I looked at the guidelines issued to general practitioners in Australia, and while they include the standard public health messaging around physical activity, the physician-facing content is almost entirely focused on physiological contraindications—does this patient have heart conditions, lung problems, chronic disease? Those are legitimate considerations, of course. But there is very little in those guidelines that helps a GP say, “For this patient with depression, here are the forms of exercise most likely to help, and here is a recommended duration.”
That tool simply doesn’t exist in an accessible, practical format. That’s what we want to co-design with the medical community. Not to point fingers, but to support practitioners—to give them a resource that makes it easier to include exercise as part of the conversation with patients. Doctors are busy. If they had a straightforward reference guide that said, "For anxiety, try these forms of exercise at this intensity for this duration," I believe many of them would use it.

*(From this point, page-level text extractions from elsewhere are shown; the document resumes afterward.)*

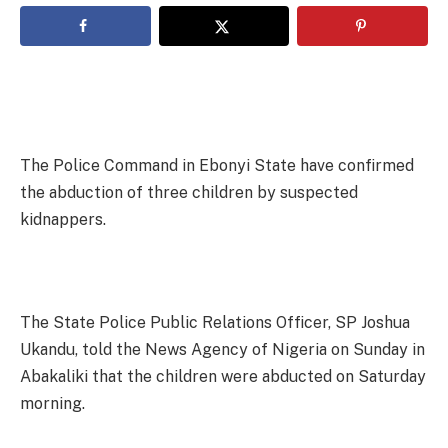
The Police Command in Ebonyi State have confirmed
the abduction of three children by suspected
kidnappers.
The State Police Public Relations Officer, SP Joshua
Ukandu, told the News Agency of Nigeria on Sunday in
Abakaliki that the children were abducted on Saturday
morning.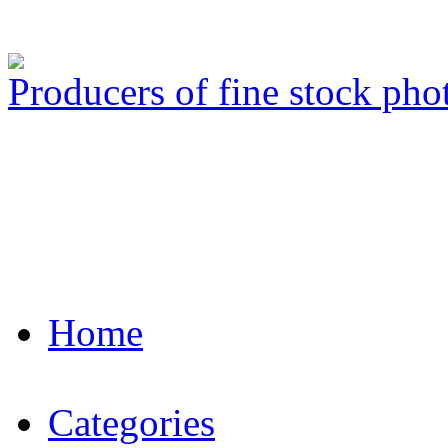
Producers of fine stock ph
Home
Categories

Tell us about the PAHL research group and the scope of its work.
PAHL is a joint initiative between James Cook University and the University of Western Australia, with collaborators at the University of South Carolina and institutions in the Midwest as well. It’s a remarkable group. The academics involved are doing important work across a wide range of topics: exercise and professional sport, exercise for children, exercise and aging, and more. My own study is one thread within a much larger body of research.
I’m fortunate to be supervised by James Dimmock, psychology professor at James Cook University, who has published around 50 papers in this field and is constantly pushing the conversation forward. PAHL’s overarching goal is to promote exercise as a practical, accessible solution—particularly for mental health—and to keep building the evidence base that helps make that case.
What populations or areas are you most eager to explore going forward?
The over-55 demographic is one I’m particularly keen to dig into—and I’ll admit there’s some personal motivation there, having just turned 55 myself. We found good evidence that exercise is effective for that group in relation to depression and anxiety, and there’s growing research suggesting physical activity may help delay the onset of dementia and similar conditions. That’s an area with enormous implications.
The meta-analysis covered something like 80,000 individuals across the underlying studies, and every form of exercise examined showed at least a medium standardized effect on depression and anxiety—with certain groups reaching into the high range. That scale of evidence is significant.
The more we dig into the data, the more nuanced and actionable the findings become. We have a number of studies in the pipeline, and I’m excited about where this field is heading.